Involvement of estrogen receptor α in pro-pruritic and pro-inflammatory responses in a mouse model of allergic dermatitis.

It has been reported that endogenous or exogenous estrogens can affect the immune system, resulting in immune disorders; however, their direct involvement in such conditions remains to be demonstrated. The purpose of this study was to investigate whether estrogen receptors (ER) are directly implicated in pro-pruritic and pro-inflammatory reactions in cutaneous allergy. Initially, enhancement of the pro-inflammatory response by several ER agonists [methoxychlor (MXC), ß-estradiol (E2), propylpyrazoletriol (PPT; an ERα agonist), and diarylpropionitrile (DPN; an ERß agonist)] was examined in vivo using a male BALB/c mouse model of allergic dermatitis induced by toluene-2,4-diisocyanate administration. The ear swelling response, itch response, and local cytokine secretion were measured. Subsequently, the mechanism underlying the development of such allergic reactions was analyzed in vitro using human epidermal keratinocytes, murine bone marrow-derived dendritic cells (mBMDCs), and the mixed leucocyte reaction assay. Activated cells were exposed to each ER agonist for 24 h, and cytokine secretion and cell proliferation were measured. Our in vivo experiments indicated significant upregulation of pro-inflammatory and pro-pruritic responses in the E2-, MXC-, and PPT-treated groups compared to the control group; however, no change was observed in the DPN-treated group. Levels of cytokines expressed by keratinocytes, such as TSLP and IL-33, were particularly increased by exposure to E2, MXC, or PPT. These in vivo results were confirmed in vitro in keratinocytes, but not mBMDCs or T cells. Our findings imply that ERα is involved in pro-inflammatory and pro-pruritic responses in cutaneous allergy through activation of keratinocytes.
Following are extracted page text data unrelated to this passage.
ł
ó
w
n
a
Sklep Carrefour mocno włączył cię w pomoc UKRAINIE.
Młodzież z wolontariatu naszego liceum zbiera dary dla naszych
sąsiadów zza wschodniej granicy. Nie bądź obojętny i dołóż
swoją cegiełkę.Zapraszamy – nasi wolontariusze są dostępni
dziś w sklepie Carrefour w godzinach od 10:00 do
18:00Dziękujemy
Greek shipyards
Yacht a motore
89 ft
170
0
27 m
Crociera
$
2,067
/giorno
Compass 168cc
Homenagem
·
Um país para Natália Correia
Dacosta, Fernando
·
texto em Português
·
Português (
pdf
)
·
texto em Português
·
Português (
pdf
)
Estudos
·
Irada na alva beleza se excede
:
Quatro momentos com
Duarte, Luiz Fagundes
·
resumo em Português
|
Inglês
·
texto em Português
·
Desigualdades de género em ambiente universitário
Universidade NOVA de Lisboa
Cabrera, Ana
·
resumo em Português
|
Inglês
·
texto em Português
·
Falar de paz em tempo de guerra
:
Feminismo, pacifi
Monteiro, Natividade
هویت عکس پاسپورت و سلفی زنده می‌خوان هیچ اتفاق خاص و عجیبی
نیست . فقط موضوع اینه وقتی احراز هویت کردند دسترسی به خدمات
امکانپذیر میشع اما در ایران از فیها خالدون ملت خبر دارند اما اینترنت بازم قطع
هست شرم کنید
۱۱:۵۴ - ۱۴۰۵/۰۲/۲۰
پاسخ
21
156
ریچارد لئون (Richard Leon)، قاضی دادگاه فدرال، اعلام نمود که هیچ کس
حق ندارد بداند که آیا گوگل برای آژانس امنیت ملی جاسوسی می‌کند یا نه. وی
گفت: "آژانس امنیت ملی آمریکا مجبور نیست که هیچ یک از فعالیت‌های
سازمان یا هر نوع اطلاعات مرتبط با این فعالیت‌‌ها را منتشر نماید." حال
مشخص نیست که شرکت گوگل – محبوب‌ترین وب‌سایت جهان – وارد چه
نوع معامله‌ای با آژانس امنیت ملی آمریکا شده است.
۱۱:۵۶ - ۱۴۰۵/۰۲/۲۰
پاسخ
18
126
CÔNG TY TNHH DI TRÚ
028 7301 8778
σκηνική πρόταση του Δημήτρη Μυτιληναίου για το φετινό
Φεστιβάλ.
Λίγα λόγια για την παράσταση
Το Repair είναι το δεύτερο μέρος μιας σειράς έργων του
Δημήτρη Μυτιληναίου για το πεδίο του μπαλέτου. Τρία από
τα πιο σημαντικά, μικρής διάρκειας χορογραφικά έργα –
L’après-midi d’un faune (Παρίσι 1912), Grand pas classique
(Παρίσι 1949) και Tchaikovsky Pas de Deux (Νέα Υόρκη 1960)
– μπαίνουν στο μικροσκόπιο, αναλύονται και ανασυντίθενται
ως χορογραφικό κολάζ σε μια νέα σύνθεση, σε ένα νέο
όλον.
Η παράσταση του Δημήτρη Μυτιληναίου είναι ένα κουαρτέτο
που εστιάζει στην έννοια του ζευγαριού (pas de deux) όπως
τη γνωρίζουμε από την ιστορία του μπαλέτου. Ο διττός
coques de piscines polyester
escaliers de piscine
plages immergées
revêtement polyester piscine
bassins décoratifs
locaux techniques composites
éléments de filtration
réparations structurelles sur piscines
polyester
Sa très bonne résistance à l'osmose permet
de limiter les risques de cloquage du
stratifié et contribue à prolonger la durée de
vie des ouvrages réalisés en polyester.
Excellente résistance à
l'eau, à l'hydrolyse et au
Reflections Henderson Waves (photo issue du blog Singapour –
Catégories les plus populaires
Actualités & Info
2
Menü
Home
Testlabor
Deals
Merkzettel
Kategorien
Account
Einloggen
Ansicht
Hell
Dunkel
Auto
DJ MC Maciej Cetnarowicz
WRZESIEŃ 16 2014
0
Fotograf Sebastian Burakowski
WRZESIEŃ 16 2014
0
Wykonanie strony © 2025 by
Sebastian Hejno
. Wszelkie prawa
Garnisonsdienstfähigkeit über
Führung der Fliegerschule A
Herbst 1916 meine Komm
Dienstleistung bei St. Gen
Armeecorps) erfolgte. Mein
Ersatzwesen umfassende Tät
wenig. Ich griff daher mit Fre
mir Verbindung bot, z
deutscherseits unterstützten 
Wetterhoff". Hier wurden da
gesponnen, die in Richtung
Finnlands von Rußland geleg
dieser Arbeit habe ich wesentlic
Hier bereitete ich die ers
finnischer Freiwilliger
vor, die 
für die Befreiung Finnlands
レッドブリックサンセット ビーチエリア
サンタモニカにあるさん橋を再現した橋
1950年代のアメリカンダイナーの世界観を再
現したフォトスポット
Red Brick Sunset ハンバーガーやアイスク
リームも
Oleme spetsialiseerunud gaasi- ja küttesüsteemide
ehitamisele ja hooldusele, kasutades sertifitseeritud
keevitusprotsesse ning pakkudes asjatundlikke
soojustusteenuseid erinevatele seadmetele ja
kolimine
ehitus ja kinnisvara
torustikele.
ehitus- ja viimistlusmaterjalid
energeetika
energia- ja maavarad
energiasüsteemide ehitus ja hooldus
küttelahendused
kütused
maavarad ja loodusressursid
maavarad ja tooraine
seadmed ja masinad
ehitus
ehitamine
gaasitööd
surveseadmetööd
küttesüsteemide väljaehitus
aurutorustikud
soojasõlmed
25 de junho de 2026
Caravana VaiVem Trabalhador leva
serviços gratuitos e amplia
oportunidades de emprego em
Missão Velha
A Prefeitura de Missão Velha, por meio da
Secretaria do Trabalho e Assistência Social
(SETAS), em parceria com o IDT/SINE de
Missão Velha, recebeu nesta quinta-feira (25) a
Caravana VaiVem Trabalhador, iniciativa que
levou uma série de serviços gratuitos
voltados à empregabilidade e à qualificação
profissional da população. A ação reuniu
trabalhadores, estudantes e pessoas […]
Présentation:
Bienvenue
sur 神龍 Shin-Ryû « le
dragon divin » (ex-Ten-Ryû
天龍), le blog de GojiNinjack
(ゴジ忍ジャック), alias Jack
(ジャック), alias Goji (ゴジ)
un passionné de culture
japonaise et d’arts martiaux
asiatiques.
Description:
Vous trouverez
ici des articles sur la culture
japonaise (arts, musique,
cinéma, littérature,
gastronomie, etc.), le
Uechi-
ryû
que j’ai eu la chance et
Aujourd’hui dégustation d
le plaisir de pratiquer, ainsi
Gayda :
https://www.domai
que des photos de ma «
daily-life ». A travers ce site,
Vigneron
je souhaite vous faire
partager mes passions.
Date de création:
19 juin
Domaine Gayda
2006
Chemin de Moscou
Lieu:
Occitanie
Oral Administration of Bisphenol A Directly Exacerbates Allergic Airway Inflammation but Not Allergic Skin Inflammation in Mice.

Bisphenol A (BPA) is used in various areas of daily life as a major component of plastic products. However, it is also known as a strong endocrine disruptor that affects the human immune system. Studies have indicated that BPA possibly exacerbates allergic diseases such as atopic dermatitis and asthma. The main aim of this study was to elucidate whether BPA is directly involved in the exacerbation of allergic inflammation. Initially, in vivo experiments with mouse models of allergic inflammation induced by Th2 type hapten toluene-2, 4-diisocyanate (TDI) was performed. Mice were subjected to oral administration of BPA 48, 24, and 4 h before challenge with TDI. Dermal challenge of TDI onto the ear auricle was performed for the allergic dermatitis model, and intratracheal challenge of TDI was performed for the allergic airway inflammation model. In the allergic dermatitis model, ear-swelling response was significantly downregulated by high doses of BPA. The opposite reaction was observed in the allergic airway inflammation model, including significant exacerbation of red coloration in the lung, local cytokine levels, and total IgE levels in serum by BPA administration. To confirm the in vivo results, in vitro experiments with human epidermal keratinocytes (HEKs) and bronchial epithelial (BEAS-2B) cells were carried out. Significant enhancement of cytokine release from BEAS-2B cells but not HEKs in the BPA-treated group supported the in vivo observations. Our results imply that exposure to BPA directly exacerbates allergic airway inflammation but not allergic dermatitis.